[[ ENTRIES PROVIDED open ]]

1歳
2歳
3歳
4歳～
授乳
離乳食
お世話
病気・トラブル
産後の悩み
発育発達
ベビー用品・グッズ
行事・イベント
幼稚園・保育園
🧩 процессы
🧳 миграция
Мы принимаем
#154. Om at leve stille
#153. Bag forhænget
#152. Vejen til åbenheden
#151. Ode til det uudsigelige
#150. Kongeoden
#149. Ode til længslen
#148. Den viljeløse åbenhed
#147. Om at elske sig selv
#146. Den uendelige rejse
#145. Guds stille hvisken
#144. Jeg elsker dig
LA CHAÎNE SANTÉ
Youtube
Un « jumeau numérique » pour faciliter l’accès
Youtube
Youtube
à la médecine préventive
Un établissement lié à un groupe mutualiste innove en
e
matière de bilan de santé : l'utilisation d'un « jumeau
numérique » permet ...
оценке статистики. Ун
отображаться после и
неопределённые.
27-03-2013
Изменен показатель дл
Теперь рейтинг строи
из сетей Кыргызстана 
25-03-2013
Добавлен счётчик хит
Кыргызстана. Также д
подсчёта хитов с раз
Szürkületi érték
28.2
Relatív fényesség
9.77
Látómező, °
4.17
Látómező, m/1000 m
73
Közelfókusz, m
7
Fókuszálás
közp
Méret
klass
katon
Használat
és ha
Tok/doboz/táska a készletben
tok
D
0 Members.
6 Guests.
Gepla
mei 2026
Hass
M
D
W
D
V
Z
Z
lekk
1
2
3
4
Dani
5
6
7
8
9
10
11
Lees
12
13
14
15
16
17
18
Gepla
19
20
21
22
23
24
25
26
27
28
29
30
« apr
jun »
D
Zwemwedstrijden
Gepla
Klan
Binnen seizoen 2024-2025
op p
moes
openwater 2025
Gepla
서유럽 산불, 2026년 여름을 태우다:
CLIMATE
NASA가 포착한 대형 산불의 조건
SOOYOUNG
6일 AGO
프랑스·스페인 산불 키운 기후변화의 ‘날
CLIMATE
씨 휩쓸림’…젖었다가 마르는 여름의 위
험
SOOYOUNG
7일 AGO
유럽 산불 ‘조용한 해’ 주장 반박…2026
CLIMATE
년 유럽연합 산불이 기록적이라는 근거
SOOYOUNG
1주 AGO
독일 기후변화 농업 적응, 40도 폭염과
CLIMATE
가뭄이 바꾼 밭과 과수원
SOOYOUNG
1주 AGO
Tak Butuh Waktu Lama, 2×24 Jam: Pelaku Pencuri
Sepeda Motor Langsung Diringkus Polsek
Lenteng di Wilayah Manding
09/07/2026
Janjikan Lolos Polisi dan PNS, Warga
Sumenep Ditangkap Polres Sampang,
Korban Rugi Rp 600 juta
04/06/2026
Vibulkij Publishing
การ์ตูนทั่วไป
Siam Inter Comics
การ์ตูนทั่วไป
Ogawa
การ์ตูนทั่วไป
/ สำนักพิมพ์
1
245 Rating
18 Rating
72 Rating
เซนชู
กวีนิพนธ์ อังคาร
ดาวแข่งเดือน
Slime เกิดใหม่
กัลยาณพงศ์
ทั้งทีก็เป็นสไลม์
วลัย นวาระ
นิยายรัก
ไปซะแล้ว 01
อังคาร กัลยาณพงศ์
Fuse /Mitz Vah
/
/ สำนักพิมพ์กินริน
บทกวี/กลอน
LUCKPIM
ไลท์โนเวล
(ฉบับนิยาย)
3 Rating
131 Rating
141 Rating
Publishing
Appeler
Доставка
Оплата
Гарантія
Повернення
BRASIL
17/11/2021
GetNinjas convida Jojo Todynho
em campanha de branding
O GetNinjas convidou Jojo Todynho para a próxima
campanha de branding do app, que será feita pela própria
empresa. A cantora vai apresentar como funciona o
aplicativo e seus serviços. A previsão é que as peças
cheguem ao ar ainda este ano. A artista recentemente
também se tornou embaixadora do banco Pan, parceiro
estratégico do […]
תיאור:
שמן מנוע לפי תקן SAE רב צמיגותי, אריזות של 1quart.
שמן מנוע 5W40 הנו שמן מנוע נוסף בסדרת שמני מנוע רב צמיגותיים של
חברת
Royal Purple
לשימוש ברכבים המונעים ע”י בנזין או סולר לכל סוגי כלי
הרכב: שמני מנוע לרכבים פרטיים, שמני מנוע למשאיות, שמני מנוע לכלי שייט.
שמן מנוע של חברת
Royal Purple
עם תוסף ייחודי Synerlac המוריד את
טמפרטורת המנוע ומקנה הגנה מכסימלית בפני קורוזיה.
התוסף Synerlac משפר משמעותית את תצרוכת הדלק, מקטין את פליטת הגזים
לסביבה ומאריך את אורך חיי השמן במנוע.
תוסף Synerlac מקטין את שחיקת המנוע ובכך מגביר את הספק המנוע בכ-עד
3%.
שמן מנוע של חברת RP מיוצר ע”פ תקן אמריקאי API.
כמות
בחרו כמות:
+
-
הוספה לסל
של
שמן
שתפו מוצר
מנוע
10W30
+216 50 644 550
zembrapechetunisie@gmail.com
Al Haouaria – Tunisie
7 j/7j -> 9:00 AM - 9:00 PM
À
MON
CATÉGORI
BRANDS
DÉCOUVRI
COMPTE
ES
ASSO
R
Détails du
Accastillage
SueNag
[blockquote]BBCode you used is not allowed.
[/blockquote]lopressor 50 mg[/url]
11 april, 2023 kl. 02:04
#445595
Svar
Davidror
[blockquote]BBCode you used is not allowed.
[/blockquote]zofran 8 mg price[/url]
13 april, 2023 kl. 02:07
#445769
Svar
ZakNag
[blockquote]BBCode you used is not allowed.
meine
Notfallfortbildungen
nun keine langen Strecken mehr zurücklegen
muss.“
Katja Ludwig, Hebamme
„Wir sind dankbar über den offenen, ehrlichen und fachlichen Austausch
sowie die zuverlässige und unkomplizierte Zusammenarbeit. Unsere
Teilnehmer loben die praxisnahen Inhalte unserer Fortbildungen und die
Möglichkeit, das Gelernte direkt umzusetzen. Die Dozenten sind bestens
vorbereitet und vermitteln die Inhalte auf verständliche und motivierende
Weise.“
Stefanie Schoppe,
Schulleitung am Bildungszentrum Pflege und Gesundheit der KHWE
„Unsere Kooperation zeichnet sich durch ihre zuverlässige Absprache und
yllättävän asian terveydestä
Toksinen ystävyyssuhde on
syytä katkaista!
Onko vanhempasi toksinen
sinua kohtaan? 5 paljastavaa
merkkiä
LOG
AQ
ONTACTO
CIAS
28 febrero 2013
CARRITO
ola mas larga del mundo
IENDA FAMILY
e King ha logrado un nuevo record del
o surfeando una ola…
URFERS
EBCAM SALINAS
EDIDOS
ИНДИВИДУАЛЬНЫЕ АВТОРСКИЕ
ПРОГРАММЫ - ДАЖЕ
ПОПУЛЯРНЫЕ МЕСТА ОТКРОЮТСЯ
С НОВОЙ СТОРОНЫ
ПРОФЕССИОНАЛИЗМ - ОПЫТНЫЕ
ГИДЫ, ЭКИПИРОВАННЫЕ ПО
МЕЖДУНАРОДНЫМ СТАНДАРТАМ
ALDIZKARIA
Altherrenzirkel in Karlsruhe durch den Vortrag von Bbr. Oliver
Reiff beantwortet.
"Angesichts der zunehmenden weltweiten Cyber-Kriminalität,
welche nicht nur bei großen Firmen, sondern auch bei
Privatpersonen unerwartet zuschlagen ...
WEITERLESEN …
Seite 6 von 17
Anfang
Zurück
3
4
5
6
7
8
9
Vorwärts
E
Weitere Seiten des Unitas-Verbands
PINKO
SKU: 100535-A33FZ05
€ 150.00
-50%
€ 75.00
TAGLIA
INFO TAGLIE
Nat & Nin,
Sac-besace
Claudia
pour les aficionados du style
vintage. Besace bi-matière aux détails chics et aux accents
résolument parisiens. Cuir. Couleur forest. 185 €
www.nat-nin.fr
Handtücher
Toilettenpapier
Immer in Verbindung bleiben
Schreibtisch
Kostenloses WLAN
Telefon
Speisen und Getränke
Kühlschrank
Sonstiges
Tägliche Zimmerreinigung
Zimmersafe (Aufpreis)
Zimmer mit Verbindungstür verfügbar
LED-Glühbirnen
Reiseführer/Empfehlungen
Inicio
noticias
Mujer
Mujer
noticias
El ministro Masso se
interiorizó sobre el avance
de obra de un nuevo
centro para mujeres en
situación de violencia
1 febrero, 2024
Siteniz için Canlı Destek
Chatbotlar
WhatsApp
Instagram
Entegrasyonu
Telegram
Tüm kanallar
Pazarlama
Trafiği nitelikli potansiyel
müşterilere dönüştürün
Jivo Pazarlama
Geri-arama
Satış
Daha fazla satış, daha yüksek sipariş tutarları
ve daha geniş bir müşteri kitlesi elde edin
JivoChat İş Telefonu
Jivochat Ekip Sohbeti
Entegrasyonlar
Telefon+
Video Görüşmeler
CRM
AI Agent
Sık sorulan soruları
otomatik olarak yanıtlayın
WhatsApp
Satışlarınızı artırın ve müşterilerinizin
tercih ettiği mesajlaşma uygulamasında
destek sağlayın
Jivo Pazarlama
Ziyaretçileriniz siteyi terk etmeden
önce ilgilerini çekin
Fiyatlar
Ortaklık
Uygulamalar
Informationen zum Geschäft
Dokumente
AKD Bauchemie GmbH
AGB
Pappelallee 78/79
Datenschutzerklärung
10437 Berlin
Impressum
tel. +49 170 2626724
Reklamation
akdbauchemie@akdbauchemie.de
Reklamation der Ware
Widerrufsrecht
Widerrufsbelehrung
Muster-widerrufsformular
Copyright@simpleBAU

[[ ENTRIES PROVIDED closed ]]

Pull out every line of the entries that includes the word "jumeau".

Un « jumeau numérique » pour faciliter l’accès
matière de bilan de santé : l'utilisation d'un « jumeau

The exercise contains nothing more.